Baca Juga : Menilik Prospek Saham Bank Syariah, BTPS atau BRIS Lebih Moncer Terdorong Tahun Politik? |
---|
Sementara itu, survei terhadap nasabah BSI menunjukkan bahwa mayoritas nasabah 65,1 persen peduli terhadap aspek syariah namun tetap memperhatikan tingkat profit.
"Kedua hasil customer mapping tersebut mengindikasikan bahwa secara fungsi komersial dan investasi, perbankan syariah tidak berbeda dengan perbankan pada umumnya. Bank syariah harus mampu memberikan layanan keuangan berkualitas dan keuntungan investasi yang juga kompetitif," tulis BSI Institute dalam laporannya dikutip Bisnis pada Kamis (15/6/2023).
Berdasarkan laporan hasil survei itu dijelaskan bahwa bank syariah harus mampu menyeimbangkan antara fungsi komersial dengan fungsi sosialnya. "Preferensi nasabah yang berorientasi profit dapat juga diartikan bahwa nasabah menuntut bank syariah agar dapat memberikan layanan yang berkualitas," tulis BSI Institute.
BSI Institute menyebut salah satu layanan bank syariah yang perlu terus ditingkatkan yaitu layanan yang berbasis digital, sebab preferensi masyarakat dalam melakukan transaksi ekonomi dan keuangan sudah bergeser ke layanan digital.
"Yang pasti, konsumen hari ini dan masa depan menginginkan produk dan layanan yang better, faster, dan cheaper," kata Chief Economist BSI Banjaran Surya Indrastomo dalam laporan BSI Institute.
Sebagaimana diketahui, perbankan memang gencar mendigitalisasi layanannya. Transaksi digital perbankan pun tumbuh kian pesat.
Gubernur Bank Indonesia (BI) Perry Warjiyo memproyeksi transaksi layanan digital perbankan akan menyentuh angka Rp64.000 miliar hingga akhir 2023 mendatang.
Perry menambahkan bahwa poyeksi tersebut seiring dengan posisi Indonesia saat ini menjadi salah satu negara yang paling cepat melaksanakan akselerasi ekonomi keuangan digital.

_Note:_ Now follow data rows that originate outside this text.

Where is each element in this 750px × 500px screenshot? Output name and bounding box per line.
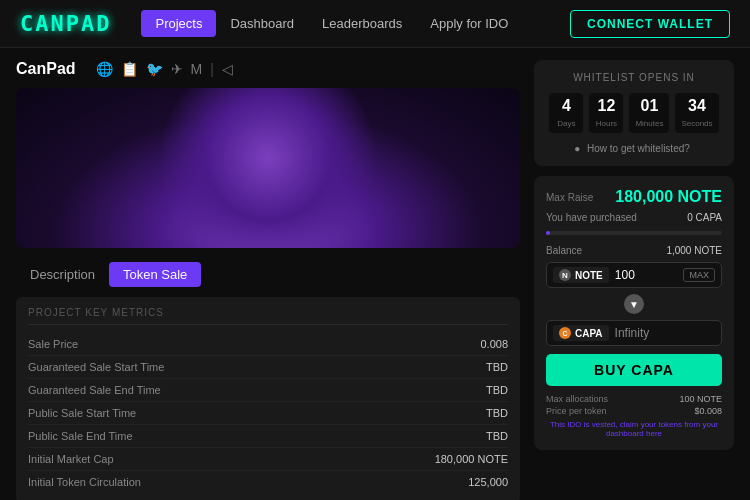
banner-glow [158, 88, 378, 248]
twitter-icon[interactable]: 🐦 [146, 61, 163, 77]
arrow-center: ▼ [546, 294, 722, 314]
arrow-down-icon: ▼ [624, 294, 644, 314]
metric-label: Initial Market Cap [28, 453, 114, 465]
tab-description[interactable]: Description [16, 262, 109, 287]
nav: Projects Dashboard Leaderboards Apply fo… [141, 10, 570, 37]
metric-value: TBD [486, 430, 508, 442]
table-row: Public Sale Start Time TBD [28, 402, 508, 425]
capa-token-badge: C CAPA [553, 325, 609, 341]
telegram-icon[interactable]: ✈ [171, 61, 183, 77]
max-button[interactable]: MAX [683, 268, 715, 282]
tab-token-sale[interactable]: Token Sale [109, 262, 201, 287]
medium-icon[interactable]: M [191, 61, 203, 77]
metric-label: Guaranteed Sale Start Time [28, 361, 164, 373]
social-icons: 🌐 📋 🐦 ✈ M | ◁ [96, 61, 233, 77]
countdown: 4 Days 12 Hours 01 Minutes 34 Seconds [546, 93, 722, 133]
progress-bar [546, 231, 722, 235]
max-allocations-label: Max allocations [546, 394, 608, 404]
metric-value: TBD [486, 407, 508, 419]
countdown-seconds: 34 Seconds [675, 93, 718, 133]
table-row: Sale Price 0.008 [28, 333, 508, 356]
claim-note: This IDO is vested, claim your tokens fr… [546, 420, 722, 438]
metric-label: Public Sale Start Time [28, 407, 136, 419]
capa-output-row: C CAPA Infinity [546, 320, 722, 346]
metric-label: Sale Price [28, 338, 78, 350]
capa-icon: C [559, 327, 571, 339]
note-icon: N [559, 269, 571, 281]
share-icon[interactable]: ◁ [222, 61, 233, 77]
right-panel: WHITELIST OPENS IN 4 Days 12 Hours 01 Mi… [534, 60, 734, 500]
left-panel: CanPad 🌐 📋 🐦 ✈ M | ◁ Description Token S… [16, 60, 520, 500]
balance-value: 1,000 NOTE [666, 245, 722, 256]
countdown-minutes: 01 Minutes [629, 93, 669, 133]
metric-value: 180,000 NOTE [435, 453, 508, 465]
max-raise-label: Max Raise [546, 192, 593, 203]
tabs: Description Token Sale [16, 262, 520, 287]
countdown-hours-num: 12 [595, 97, 617, 115]
whitelist-label: WHITELIST OPENS IN [546, 72, 722, 83]
table-row: Public Sale End Time TBD [28, 425, 508, 448]
capa-token-label: CAPA [575, 328, 603, 339]
price-per-token-value: $0.008 [694, 406, 722, 416]
table-row: Initial Market Cap 180,000 NOTE [28, 448, 508, 471]
metric-label: Initial Token Circulation [28, 476, 141, 488]
raise-box: Max Raise 180,000 NOTE You have purchase… [534, 176, 734, 450]
nav-leaderboards[interactable]: Leaderboards [308, 10, 416, 37]
purchased-label: You have purchased [546, 212, 637, 223]
price-per-token-label: Price per token [546, 406, 607, 416]
whitelist-how-to-link[interactable]: ● How to get whitelisted? [546, 143, 722, 154]
main-content: CanPad 🌐 📋 🐦 ✈ M | ◁ Description Token S… [0, 48, 750, 500]
project-title: CanPad [16, 60, 76, 78]
metric-value: 0.008 [480, 338, 508, 350]
question-icon: ● [574, 143, 580, 154]
metric-label: Public Sale End Time [28, 430, 133, 442]
project-title-row: CanPad 🌐 📋 🐦 ✈ M | ◁ [16, 60, 520, 78]
table-row: Guaranteed Sale End Time TBD [28, 379, 508, 402]
metrics-box: PROJECT KEY METRICS Sale Price 0.008 Gua… [16, 297, 520, 500]
countdown-days: 4 Days [549, 93, 583, 133]
purchased-value: 0 CAPA [687, 212, 722, 223]
metrics-header: PROJECT KEY METRICS [28, 307, 508, 325]
globe-icon[interactable]: 🌐 [96, 61, 113, 77]
buy-capa-button[interactable]: BUY CAPA [546, 354, 722, 386]
nav-apply-ido[interactable]: Apply for IDO [416, 10, 522, 37]
project-banner [16, 88, 520, 248]
balance-row: Balance 1,000 NOTE [546, 245, 722, 256]
note-token-label: NOTE [575, 270, 603, 281]
progress-fill [546, 231, 550, 235]
countdown-seconds-num: 34 [681, 97, 712, 115]
countdown-seconds-label: Seconds [681, 119, 712, 128]
price-per-token-row: Price per token $0.008 [546, 406, 722, 416]
max-allocations-value: 100 NOTE [679, 394, 722, 404]
note-token-badge: N NOTE [553, 267, 609, 283]
capa-amount-value: Infinity [615, 326, 650, 340]
countdown-minutes-num: 01 [635, 97, 663, 115]
metric-value: TBD [486, 361, 508, 373]
header: CANPAD Projects Dashboard Leaderboards A… [0, 0, 750, 48]
countdown-days-num: 4 [555, 97, 577, 115]
balance-label: Balance [546, 245, 582, 256]
max-raise-row: Max Raise 180,000 NOTE [546, 188, 722, 206]
nav-dashboard[interactable]: Dashboard [216, 10, 308, 37]
table-row: Guaranteed Sale Start Time TBD [28, 356, 508, 379]
logo: CANPAD [20, 11, 111, 36]
nav-projects[interactable]: Projects [141, 10, 216, 37]
countdown-hours-label: Hours [596, 119, 617, 128]
metric-value: 125,000 [468, 476, 508, 488]
max-allocations-row: Max allocations 100 NOTE [546, 394, 722, 404]
claim-here-link[interactable]: here [646, 429, 662, 438]
connect-wallet-button[interactable]: CONNECT WALLET [570, 10, 730, 38]
copy-icon[interactable]: 📋 [121, 61, 138, 77]
countdown-minutes-label: Minutes [635, 119, 663, 128]
note-input-row[interactable]: N NOTE MAX [546, 262, 722, 288]
max-raise-value: 180,000 NOTE [615, 188, 722, 206]
table-row: Initial Token Circulation 125,000 [28, 471, 508, 493]
purchased-row: You have purchased 0 CAPA [546, 212, 722, 223]
whitelist-box: WHITELIST OPENS IN 4 Days 12 Hours 01 Mi… [534, 60, 734, 166]
metric-value: TBD [486, 384, 508, 396]
countdown-days-label: Days [557, 119, 575, 128]
countdown-hours: 12 Hours [589, 93, 623, 133]
note-amount-input[interactable] [615, 268, 678, 282]
divider: | [210, 61, 214, 77]
metric-label: Guaranteed Sale End Time [28, 384, 161, 396]
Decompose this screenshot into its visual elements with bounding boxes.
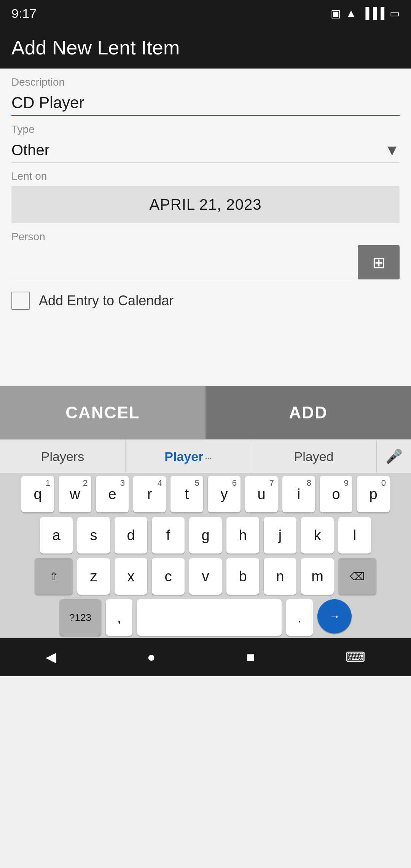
nav-back-button[interactable]: ◀ xyxy=(46,649,56,665)
nav-keyboard-button[interactable]: ⌨ xyxy=(346,649,365,665)
autocomplete-player[interactable]: Player ... xyxy=(126,440,251,473)
comma-key[interactable]: , xyxy=(106,599,132,636)
description-section: Description xyxy=(0,69,411,116)
person-row: ⊞ xyxy=(11,245,400,280)
key-t[interactable]: 5t xyxy=(170,476,203,512)
keyboard-row-3: ⇧ z x c v b n m ⌫ xyxy=(0,556,411,597)
enter-key[interactable]: → xyxy=(317,599,352,633)
key-j[interactable]: j xyxy=(264,517,296,554)
key-e[interactable]: 3e xyxy=(96,476,129,512)
autocomplete-played[interactable]: Played xyxy=(251,440,377,473)
key-b[interactable]: b xyxy=(226,558,259,595)
status-icons: ▣ ▲ ▐▐▐ ▭ xyxy=(331,7,400,20)
key-d[interactable]: d xyxy=(115,517,147,554)
space-key[interactable] xyxy=(137,599,282,636)
lent-on-label: Lent on xyxy=(11,170,400,182)
autocomplete-ellipsis: ... xyxy=(205,452,212,461)
key-u[interactable]: 7u xyxy=(245,476,278,512)
period-key[interactable]: . xyxy=(286,599,313,636)
description-input-wrapper xyxy=(11,91,400,116)
type-dropdown-row: Other Book Movie Game Music Electronics … xyxy=(11,138,400,163)
key-m[interactable]: m xyxy=(301,558,334,595)
person-contact-button[interactable]: ⊞ xyxy=(358,245,400,279)
autocomplete-players[interactable]: Players xyxy=(0,440,126,473)
person-input[interactable] xyxy=(11,255,354,280)
type-label: Type xyxy=(11,123,400,136)
wifi-icon: ▲ xyxy=(346,7,357,19)
person-label: Person xyxy=(11,231,400,243)
key-o[interactable]: 9o xyxy=(320,476,352,512)
key-k[interactable]: k xyxy=(301,517,334,554)
app-title: Add New Lent Item xyxy=(11,36,180,59)
key-n[interactable]: n xyxy=(264,558,296,595)
app-header: Add New Lent Item xyxy=(0,27,411,69)
key-g[interactable]: g xyxy=(189,517,222,554)
key-w[interactable]: 2w xyxy=(59,476,91,512)
keyboard: 1q 2w 3e 4r 5t 6y 7u 8i 9o 0p a s d f g … xyxy=(0,474,411,638)
key-p[interactable]: 0p xyxy=(357,476,390,512)
key-c[interactable]: c xyxy=(152,558,185,595)
calendar-checkbox-label: Add Entry to Calendar xyxy=(39,293,174,309)
num-switch-key[interactable]: ?123 xyxy=(59,599,101,636)
key-q[interactable]: 1q xyxy=(21,476,54,512)
keyboard-row-4: ?123 , . → xyxy=(0,597,411,638)
contacts-icon: ⊞ xyxy=(372,253,386,272)
key-s[interactable]: s xyxy=(77,517,110,554)
nav-recents-button[interactable]: ■ xyxy=(247,649,255,665)
key-i[interactable]: 8i xyxy=(282,476,315,512)
key-a[interactable]: a xyxy=(40,517,73,554)
calendar-checkbox-section: Add Entry to Calendar xyxy=(0,280,411,318)
status-bar: 9:17 ▣ ▲ ▐▐▐ ▭ xyxy=(0,0,411,27)
type-section: Type Other Book Movie Game Music Electro… xyxy=(0,116,411,163)
type-select[interactable]: Other Book Movie Game Music Electronics … xyxy=(11,138,400,163)
action-buttons: CANCEL ADD xyxy=(0,386,411,439)
key-v[interactable]: v xyxy=(189,558,222,595)
status-time: 9:17 xyxy=(11,6,37,21)
key-l[interactable]: l xyxy=(338,517,371,554)
description-input[interactable] xyxy=(11,91,400,115)
description-label: Description xyxy=(11,76,400,88)
key-x[interactable]: x xyxy=(115,558,147,595)
form-spacer xyxy=(0,318,411,386)
sim-icon: ▣ xyxy=(331,7,341,20)
shift-key[interactable]: ⇧ xyxy=(35,558,73,595)
keyboard-row-2: a s d f g h j k l xyxy=(0,515,411,556)
key-r[interactable]: 4r xyxy=(133,476,166,512)
lent-on-section: Lent on APRIL 21, 2023 xyxy=(0,163,411,223)
key-h[interactable]: h xyxy=(226,517,259,554)
key-y[interactable]: 6y xyxy=(208,476,241,512)
key-z[interactable]: z xyxy=(77,558,110,595)
keyboard-row-1: 1q 2w 3e 4r 5t 6y 7u 8i 9o 0p xyxy=(0,474,411,515)
add-button[interactable]: ADD xyxy=(206,386,411,439)
nav-bar: ◀ ● ■ ⌨ xyxy=(0,638,411,676)
microphone-button[interactable]: 🎤 xyxy=(377,448,411,464)
signal-icon: ▐▐▐ xyxy=(362,7,384,19)
key-f[interactable]: f xyxy=(152,517,185,554)
cancel-button[interactable]: CANCEL xyxy=(0,386,206,439)
calendar-checkbox[interactable] xyxy=(11,292,30,310)
nav-home-button[interactable]: ● xyxy=(147,649,156,665)
backspace-key[interactable]: ⌫ xyxy=(338,558,376,595)
person-section: Person ⊞ xyxy=(0,223,411,280)
date-picker-button[interactable]: APRIL 21, 2023 xyxy=(11,186,400,223)
autocomplete-bar: Players Player ... Played 🎤 xyxy=(0,439,411,474)
battery-icon: ▭ xyxy=(390,7,400,20)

"Layanan perbankan digital bisa mencapai lebih dari Rp64.000 triliun rupiah baik transfer dan transaksi-transaksi lain," jelasnya dalam agenda Opening Ceremony Festival Ekonomi Keuangan Digital Indonesia (FEKDI), bulan lalu (8/5/2023).
Di BSI sendiri, transaksi e-channel hingga Maret 2023 tercatat tembus 143,59 juta transaksi atau mencapai 97 persen secara tahunan (year on year/yoy). Sepanjang kuartal I/2023, jumlah transaksi kumulatif penggunaan layanan digital di platform BSI Mobile mencapai 86,4 juta atau tumbuh 57 persen yoy.
Emiten bank berkode BRIS itu juga mencatat pengguna BSI Mobile pada kuartal I/2023 tembus 5,18 juta. Seiring dengan peningkatan transaksi digital tersebut, manajemen BSI mencatatkan adanya peningkatan fee based income mencapai Rp64 miliar, tumbuh 5 persen secara yoy.